Director: Peter Berg
MPAA Rating: PG-13
Run Time: 107 minutes
A real life disaster gets a pretty good disaster movie in Deepwater Horizon, an in-the-moment, thrilling recreation of the catastrophic 2010 drilling rig explosion off the coast of Louisiana. There’s corporate greed and blue collar heroism aplenty, but director Peter Berg, with material that’s a fine match for his handheld visual style, keeps the preaching to a minimum. The explosions, on the other hand, are huge, though not cartoonish, and don’t take away from the maddening and sobering facts of the story.
Electrician Mike Williams (Mark Wahlberg) heads out to The Deepwater Horizon, where he’s scheduled to be stationed for three weeks. He and boss Jimmy Harrell (Kurt Russell) are hesitant to drill because of the rig’s faulty setup and discouraging test results. However, BP execs, including Donald Vidrine (John Malkovich), are more concerned about the bottom line and being over a month behind schedule. Against his better judgement, and right after receiving a safety award while flanked by smiling BP reps, Jimmy gives the go-ahead to start drilling. An uncontrollable blowback destroys the pipe and sets off a series of explosions that spread flames throughout the floating craft.
As with many based on true events movies, explaining all of the particulars gets a little tricky. Deepwater Horizon opens with audio testimony from the real Mike Williams, and we hang on every word as it prepares us for the harrowing drama to come. The screenplay by Matthew Michael Carnahan and Matthew Sand then flounders a bit in the opening act, with a labored breakfast table discussion in which Mike’s precocious daughter explains the drilling process for a school project. The exploding Coke can seems dubious.

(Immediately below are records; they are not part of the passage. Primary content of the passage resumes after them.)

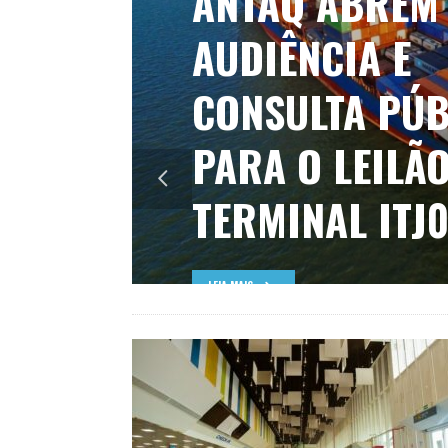
ANTAQ ABREM
AUDIÊNCIA E
CONSULTA PÚB
PARA O LEILÃ
TERMINAL ITJ0
LEIA MAIS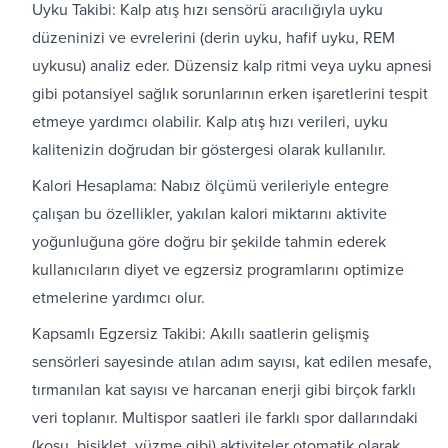
Uyku Takibi: Kalp atış hızı sensörü aracılığıyla uyku
düzeninizi ve evrelerini (derin uyku, hafif uyku, REM
uykusu) analiz eder. Düzensiz kalp ritmi veya uyku apnesi
gibi potansiyel sağlık sorunlarının erken işaretlerini tespit
etmeye yardımcı olabilir. Kalp atış hızı verileri, uyku
kalitenizin doğrudan bir göstergesi olarak kullanılır.
Kalori Hesaplama: Nabız ölçümü verileriyle entegre
çalışan bu özellikler, yakılan kalori miktarını aktivite
yoğunluğuna göre doğru bir şekilde tahmin ederek
kullanıcıların diyet ve egzersiz programlarını optimize
etmelerine yardımcı olur.
Kapsamlı Egzersiz Takibi: Akıllı saatlerin gelişmiş
sensörleri sayesinde atılan adım sayısı, kat edilen mesafe,
tırmanılan kat sayısı ve harcanan enerji gibi birçok farklı
veri toplanır.
Multispor saatleri
ile farklı spor dallarındaki
(koşu, bisiklet, yüzme gibi) aktiviteler otomatik olarak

Once on The Deepwater Horizon, there’s more authentic exposition. Mike is the resident genius, knowing everything about everything, but his interactions with Jimmy are natural, as does Russell’s magnificent mustache. The entire cast comes off as credible, with Gina Rodriguez, Ethan Suplee, and Dylan O’Brien sounding and acting like parts of an everyman (and woman) team. Malkovich, and his Cajun accent, stays just this side of over-the-top villain, and is horrific as a willfully ignorant corporate suit (or in this case, button-up shirt emblazoned with the BP logo so we never forget who the real enemy is).
Berg’s perpetually-in-motion camera glides through various parts of the vessel, giving us a good sense of the architecture and the workings of the machinery. At least enough to be concerned when things start going south. Spiking pressure gauges, mud flows, and even discussions about the integrity of underwater concrete pours are filled with innate tension.

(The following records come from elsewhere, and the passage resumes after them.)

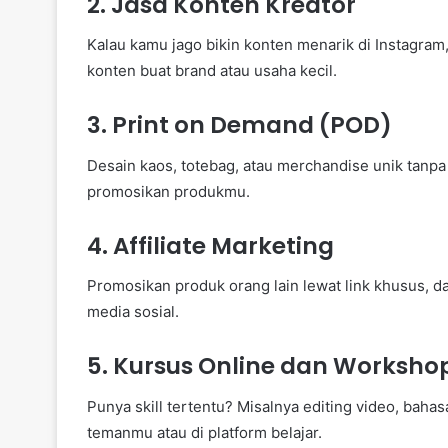
2.
Jasa Konten Kreator
Kalau kamu jago bikin konten menarik di Instagram,
konten buat brand atau usaha kecil.
3.
Print on Demand (POD)
Desain kaos, totebag, atau merchandise unik tanp
promosikan produkmu.
4.
Affiliate Marketing
Promosikan produk orang lain lewat link khusus, dap
media sosial.
5.
Kursus Online dan Worksho
Punya skill tertentu? Misalnya editing video, bahas
temanmu atau di platform belajar.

We never feel like we’re being spoken to, we’re just given the right information to be properly outraged over how cavalier attitudes and a series of preventable gaffes could lead to the worst environmental disaster in U.S. history. It’s important that the focus always remains on the people behind, and affected by, the doomed planning and not the plans themselves. Even Kate Hudson as Mike’s wife, relegated to the obligatory concerned spouse at home role, is pertinent because her screen time is kept to a minimum and her helplessness is understandable in this circumstance.

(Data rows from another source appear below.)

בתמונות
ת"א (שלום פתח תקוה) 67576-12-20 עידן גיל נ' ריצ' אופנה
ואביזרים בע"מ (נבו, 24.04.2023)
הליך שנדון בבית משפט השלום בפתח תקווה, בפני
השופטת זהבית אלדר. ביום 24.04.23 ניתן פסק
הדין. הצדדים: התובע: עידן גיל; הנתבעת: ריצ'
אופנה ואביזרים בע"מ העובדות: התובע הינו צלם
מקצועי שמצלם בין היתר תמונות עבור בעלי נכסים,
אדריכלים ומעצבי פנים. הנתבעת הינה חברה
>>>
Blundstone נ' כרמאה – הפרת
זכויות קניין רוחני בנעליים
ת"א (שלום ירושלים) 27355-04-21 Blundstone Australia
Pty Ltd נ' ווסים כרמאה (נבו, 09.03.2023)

Once Deepwater Horizon hits full-on disaster mode, it’s packed with intensity, never pausing for too long in one traumatic situation and almost feeling like a real-time tracking of events. Mike and the crew remain in perpetual motion, stopping only briefly to assist fallen comrades or to brainstorm quick solutions for their multitude of problems. The big action is unleashed only after the well-established pressures and tensions reach their breaking point; the stakes rise as the flames do, making the movie a convincing and affecting amalgam of true to life tragedy and cinematic bombast.